Nutrients charge your battery
The expert duo Robert and Philipp know thanks to their work with athletes that nutrition can increase performance potential. From the webinar with Philipp “Training before volume – train as little as possible” we have deduced that the goal of training is specific stimuli, whereas the goal of recovery is the transformation of these stimuli. According to the 51:49 rule, in order to develop ourselves further, we must always recover more than we push ourselves. Nutrition supports this process, no matter after which sort of session.
What role does intensity play?
It plays an important one. The higher the intensity of the session, the greater the combustion of carbohydrates. For this reason note the following:
Low Intensity Basic Endurance Session
- Basic Endurance sessions are also to be fed. For this purpose, you should rely on so-called “slow-release” carbs. They give you steady energy for your training and keep the fat metabolism going.
- If you nourish your body continuously during (longer) sessions, you avoid the threat of your body taking energy from glucoplastic amino acids, i.e. from proteins from the muscles and the immune system.
- Robert’s recommendation is an intake of 30 – 40 g of carbohydrates per hour for a longer Basic Endurance session, preferably from the first hour.
High Intensity Sessions
- Start training with full glycogen storages.
- Teach your body how to generate power through carbohydrate metabolism. Food should therefore be part of the training.
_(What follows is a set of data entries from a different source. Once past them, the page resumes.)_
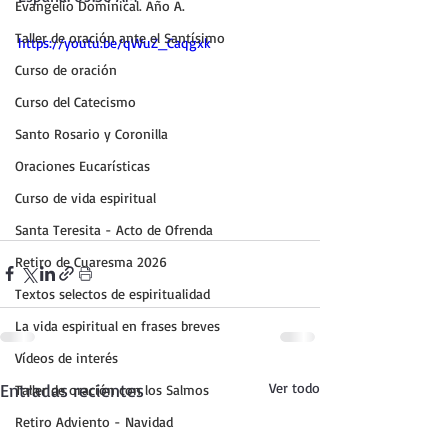
Evangelio Dominical. Año A.
Taller de oración ante el Santísimo
https://youtu.be/qWuZ_Caqgxk
Curso de oración
Curso del Catecismo
Santo Rosario y Coronilla
Oraciones Eucarísticas
Curso de vida espiritual
Santa Teresita - Acto de Ofrenda
Retiro de Cuaresma 2026
Textos selectos de espiritualidad
La vida espiritual en frases breves
Vídeos de interés
Entradas recientes
Ver todo
Taller de oración con los Salmos
Retiro Adviento - Navidad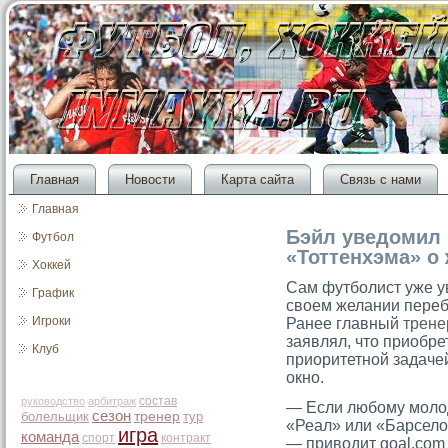
Главная
Новости
Карта сайта
Связь с нами
Главная
Бэйл уведомил 
Футбол
«Тоттенхэма» о
Хоккей
Сам футболист уже у
График
своем желании переб
Игроки
Ранее главный
трене
заявлял, что приобре
Клуб
приоритетной задаче
окно.
состав
руководство
арбитраж
— Если любому моло
сезон
болельщик
тренер
тур
«Реал» или «Барселон
игра
команда
спорт
контракт
— приводит goal.com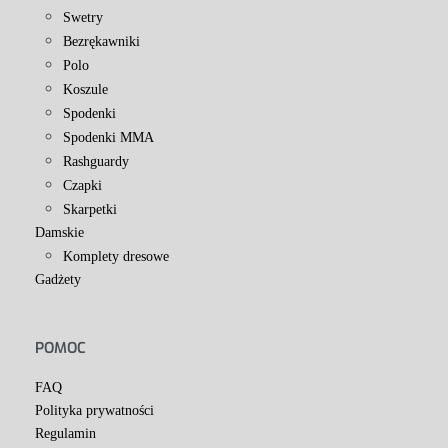
Swetry
Bezrękawniki
Polo
Koszule
Spodenki
Spodenki MMA
Rashguardy
Czapki
Skarpetki
Damskie
Komplety dresowe
Gadżety
POMOC
FAQ
Polityka prywatności
Regulamin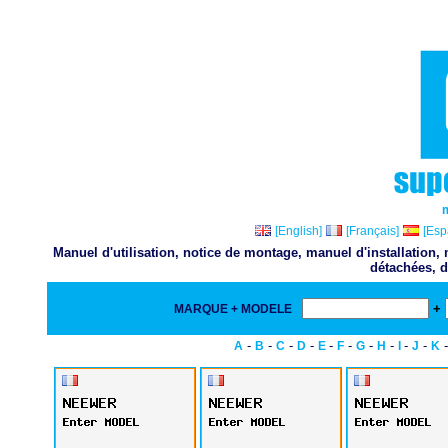
[English]
[Français]
[Esp
Manuel d'utilisation, notice de montage, manuel d'installation
détachées, d
+
MARQUE + MODELE
-
-
-
-
-
-
-
-
-
-
A
B
C
D
E
F
G
H
I
J
K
- Robert’s recommendation is to provide yourself with as much nutrients as possible during training, i.e. with well over 60 g of fast available carbohydrates per hour. It is better to do it with drinks, otherwise you would have to eat a lot, thus strain your digestive tract.
If you follow these points in training and competition and get your body used to the nutrition during the sessions, you will not decrease your capacities, you will lower the risk of infection and you will promote recovery.
What do you need to keep in mind during fasted training?
Not every session has to be fed in principle. Fasted workouts at low intensity are designed to shape the body.
- Your goal (competition duration, key factor to improve) should be known.
- If necessary, take proteins without carbohydrates before the session so that you do not reduce your muscles.
- The session should be gentle on your immune system and not exceed 90 minutes, so that you don’t empty yourself completely.
After the fasted session you should get a portion of all three main nutrients fat, protein and carbohydrates. Robert suggests something fresh for breakfast, for example fruit with yoghurt and oats, a porridge with nuts or scrambled eggs with vegetables and herbs.
How do you earn the full anabolic potential after the session?
The body can better absorb nutrients immediately after training. Robert recommends:
- Ideally take nutrients in the first 30 minutes after your session.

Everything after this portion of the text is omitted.